Der 40-jährige X. aus Kosovo und seine Frau beschlossen im Sommer 2013, mit ihren vier und 17 Jahre alten Kindern nach München zu gehen und Asyl zu beantragen. Ein Jahr später erhielt die Familie jedoch einen Ablehnungsbescheid.

Im darauffolgenden Winter entschieden sich X. und seine Frau schließlich, in die alte Heimat zurückzukehren. Doch der Neuanfang war schwierig: Vor der Flucht hatte X. als Autowäscher gearbeitet, nach der Rückkehr musste er sich wieder eine Arbeit suchen. Eine finanzielle Starthilfe der Internationalen Organisation für Migration (IOM), die von den Münchner Rückkehrberatern beantragt wurde, war schnell aufgebraucht. Also finanzierte "Coming Home" von München aus die Anschaffung dringend benötigter Haushaltsgeräte.

Bereits 13 Jahre lang lebte ein Iraker in München, er war wegen der brisanten politischen Situation in seiner Heimat nach München geflohen. Sein Asylantrag wurde zwar abgelehnt, allerdings erhielt er aus humanitären Gründen ein vorübergehendes Bleiberecht. Als er 2005 endlich eine Arbeitserlaubnis erhielt, arbeitete er jahrelang im Reinigungsgewerbe und stieg sogar zum Vorarbeiter auf.

Doch wegen chronischer gesundheitlicher Probleme wurde er schließlich wieder arbeitslos. 2014 beschloss er, zu seiner Familie in den Nordirak zurückzukehren. "Coming Home" kümmerte sich nicht nur um nötige Medikamente, sondern auch um Passersatz, den Versand seiner persönlichen Habe und eine finanzielle Starthilfe in Dohuk. Außerdem vermittelten die Münchner Rückkehrberater im kurdischen Dohuk finanzielle Hilfe und Beratung, um im Nordirak ein Computergeschäft zu eröffnen - das Geschäft betreibt er nun mit einem Freund.

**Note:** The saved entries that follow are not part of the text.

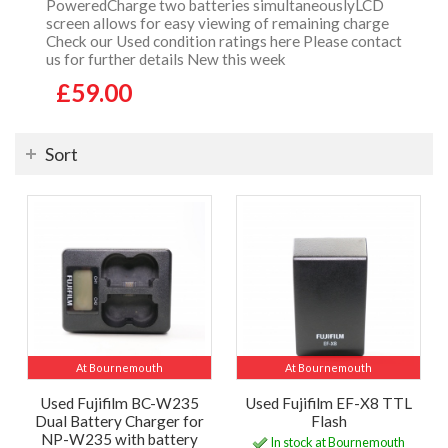
PoweredCharge two batteries simultaneouslyLCD
screen allows for easy viewing of remaining charge
Check our Used condition ratings here Please contact
us for further details New this week
£59.00
Sort
At Bournemouth
At Bournemouth
Used Fujifilm BC-W235
Used Fujifilm EF-X8 TTL
Dual Battery Charger for
Flash
NP-W235 with battery
In stock at Bournemouth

Der aus Pakistan stammende K. betrieb vor seiner Flucht 2013 in seiner Heimat ein kleines Elektrogeschäft. Er hatte gehofft, in Deutschland ein besseres Einkommen für seine fünfköpfige Familie zu erwirtschaften. Doch es gelang ihm nicht. Die Rückkehrberatung vermittelte ihn in ein Reintegrationsprojekt in Pakistan. Dort wurde ein Businessplan erstellt und K. erhielt Unterstützung bei der Existenzgründung. Mittlerweile ist er wieder Inhaber seines eigenen Elektrogeschäfts.

Derzeit berät das Team des Rückkehrbüros einen jungen Afghanen, der als unbegleiteter jugendlicher Flüchtling nach Deutschland gekommen war. Sein Vater war gestorben, die Mutter und die in Afghanistan verbliebene Familie leben nur von der Hand in den Mund. Deshalb hatte die Mutter ihren Sohn aufgefordert, nach Deutschland zu fliehen. Doch der junge Mann will nun unbedingt wieder in seine Heimat, obwohl er in München die Schule beenden und eine Ausbildung machen könnte. Seine Mutter hat ihm dringend geraten, in München zu bleiben, so könne er der Familie in Afghanistan später viel besser helfen. Doch er will heim. Seine Familie fehlt ihm zu sehr.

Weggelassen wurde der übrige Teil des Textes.